Whether it’s leaving out a glass of cold milk for a thirsty Mr Claus, or sitting down with a glass of egg nog after you’ve prepped the turkey, there’s no denying that dairy plays a huge role in our Christmas festivities. But just how much?
In Britain, we love a sweet treat, especially at this time of year when we are preparing our winter bodies to add some extra warmth. However, you might be surprised to find out just how many of those festive treats require dairy.
Starting with those tubs and tins of Quality Street, Roses, Celebrations and Miniature Heroes that sit on our coffee tables; with the intention of scarcely being touched before Christmas Eve. If a glass and a half of milk goes into a small Cadbury’s chocolate bar, you can only begin to imagine how many gallons go into making the tubs of chocolates!
Dairy is also a base for an array of Christmas-inspired cocktails like Velvet Oubliette that requires not only single cream, but a luxurious cream cheese froth to top the decadent drink off. The ever-popular Ave Martini requires coffee-flavoured, ice cream to give the drink its distinctive flavour, or a glass of Fireside Delight that requires three whole cups of milk!

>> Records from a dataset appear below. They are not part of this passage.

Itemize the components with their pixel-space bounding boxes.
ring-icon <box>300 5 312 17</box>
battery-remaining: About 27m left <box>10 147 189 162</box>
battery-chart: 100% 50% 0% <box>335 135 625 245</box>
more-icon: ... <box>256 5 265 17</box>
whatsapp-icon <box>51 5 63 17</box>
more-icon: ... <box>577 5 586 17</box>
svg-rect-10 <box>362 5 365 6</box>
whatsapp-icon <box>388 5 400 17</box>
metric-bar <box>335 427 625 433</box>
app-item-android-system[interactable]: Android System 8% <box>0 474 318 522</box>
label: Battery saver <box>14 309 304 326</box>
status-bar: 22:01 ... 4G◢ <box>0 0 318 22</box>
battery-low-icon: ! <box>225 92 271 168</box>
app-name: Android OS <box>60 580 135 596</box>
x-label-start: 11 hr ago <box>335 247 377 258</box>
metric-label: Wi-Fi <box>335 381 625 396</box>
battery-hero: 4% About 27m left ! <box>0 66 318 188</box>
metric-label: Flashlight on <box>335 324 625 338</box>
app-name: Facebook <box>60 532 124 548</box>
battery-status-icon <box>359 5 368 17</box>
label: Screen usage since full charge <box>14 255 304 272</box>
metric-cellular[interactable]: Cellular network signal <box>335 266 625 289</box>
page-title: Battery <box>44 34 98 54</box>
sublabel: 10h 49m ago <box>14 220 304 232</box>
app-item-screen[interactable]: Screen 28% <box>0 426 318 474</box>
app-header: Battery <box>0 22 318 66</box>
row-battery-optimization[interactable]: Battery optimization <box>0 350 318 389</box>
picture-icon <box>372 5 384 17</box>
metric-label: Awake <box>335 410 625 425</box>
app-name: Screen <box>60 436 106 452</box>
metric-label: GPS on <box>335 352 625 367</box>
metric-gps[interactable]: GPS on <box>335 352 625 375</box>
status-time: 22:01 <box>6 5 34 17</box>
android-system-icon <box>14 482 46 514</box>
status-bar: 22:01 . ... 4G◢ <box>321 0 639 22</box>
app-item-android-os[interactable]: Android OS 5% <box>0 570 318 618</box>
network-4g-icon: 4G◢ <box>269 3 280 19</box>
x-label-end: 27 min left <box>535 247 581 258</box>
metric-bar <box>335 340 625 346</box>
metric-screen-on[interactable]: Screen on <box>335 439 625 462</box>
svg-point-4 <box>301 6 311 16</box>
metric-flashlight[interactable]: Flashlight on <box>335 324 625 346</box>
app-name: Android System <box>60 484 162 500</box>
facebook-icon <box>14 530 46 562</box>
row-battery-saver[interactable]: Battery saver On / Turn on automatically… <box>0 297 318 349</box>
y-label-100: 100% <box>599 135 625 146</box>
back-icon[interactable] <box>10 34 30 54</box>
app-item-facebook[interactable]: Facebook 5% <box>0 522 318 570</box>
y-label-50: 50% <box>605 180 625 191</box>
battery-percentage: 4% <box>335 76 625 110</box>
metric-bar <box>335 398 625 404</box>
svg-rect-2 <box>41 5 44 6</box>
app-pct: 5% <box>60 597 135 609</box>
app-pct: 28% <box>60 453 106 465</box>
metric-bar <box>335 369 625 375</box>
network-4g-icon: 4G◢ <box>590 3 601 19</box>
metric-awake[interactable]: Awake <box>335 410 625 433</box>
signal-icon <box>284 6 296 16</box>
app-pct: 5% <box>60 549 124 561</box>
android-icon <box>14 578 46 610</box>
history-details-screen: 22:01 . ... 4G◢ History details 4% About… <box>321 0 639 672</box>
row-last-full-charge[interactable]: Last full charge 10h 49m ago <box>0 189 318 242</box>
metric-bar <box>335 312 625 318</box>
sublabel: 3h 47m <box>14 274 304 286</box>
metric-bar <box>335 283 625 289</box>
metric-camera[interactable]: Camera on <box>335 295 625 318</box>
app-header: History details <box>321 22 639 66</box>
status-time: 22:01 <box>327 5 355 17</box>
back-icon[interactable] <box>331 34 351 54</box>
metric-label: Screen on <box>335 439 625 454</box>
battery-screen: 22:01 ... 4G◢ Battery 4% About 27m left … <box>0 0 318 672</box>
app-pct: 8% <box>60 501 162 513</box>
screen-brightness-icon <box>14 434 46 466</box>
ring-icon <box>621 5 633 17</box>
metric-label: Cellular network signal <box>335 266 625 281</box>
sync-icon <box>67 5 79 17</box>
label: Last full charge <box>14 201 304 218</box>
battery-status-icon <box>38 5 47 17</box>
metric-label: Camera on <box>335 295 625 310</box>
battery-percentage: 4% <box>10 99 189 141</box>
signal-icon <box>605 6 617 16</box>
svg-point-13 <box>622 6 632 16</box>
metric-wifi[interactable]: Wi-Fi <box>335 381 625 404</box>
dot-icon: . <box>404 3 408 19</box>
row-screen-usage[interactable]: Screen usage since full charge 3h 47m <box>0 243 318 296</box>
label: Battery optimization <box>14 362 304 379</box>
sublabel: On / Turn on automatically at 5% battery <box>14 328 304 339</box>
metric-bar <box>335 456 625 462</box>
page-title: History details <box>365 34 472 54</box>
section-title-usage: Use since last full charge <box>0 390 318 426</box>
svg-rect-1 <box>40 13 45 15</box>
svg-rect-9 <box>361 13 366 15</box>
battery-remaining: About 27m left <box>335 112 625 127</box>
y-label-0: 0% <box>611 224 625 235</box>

If cocktails aren’t your thing, you can be sure to find another great dairy drink to keep you warm this winter. It just doesn’t feel like Christmas without the beloved hot chocolate; with its creamy-chocolate flavour and all the frills like cream and marshmallows – heavenly, and almost unattainable without dairy.
It isn’t just sweet treats that require dairy at Christmas, those hate-to-love Brussels sprouts really take off when they are creamed with double cream and chestnuts. For those who like to have roast potatoes and mash with their Christmas meal, is it even possible to obtain tasty mash without using milk, butter or cream?
When it comes to the Christmas dessert, dairy still makes a strong appearance. Even if it’s just using milk to create creamy custard as a side for your dessert, the cream that gets piped onto the traditional Christmas trifle, or a dollop on top of your Christmas pudding (along with the creamy custard, of course).
When we’ve finally finished stuffing our faces after the main feast, (and after the mandatory post-meal nap) those tubs of chocolates, resting on the coffee table are soon opened-up again. Well, it is Christmas after all!
It’s evident that it is nearly impossible to avoid dairy at Christmas with all of the delicious foods it creates… but then again, why would you want to?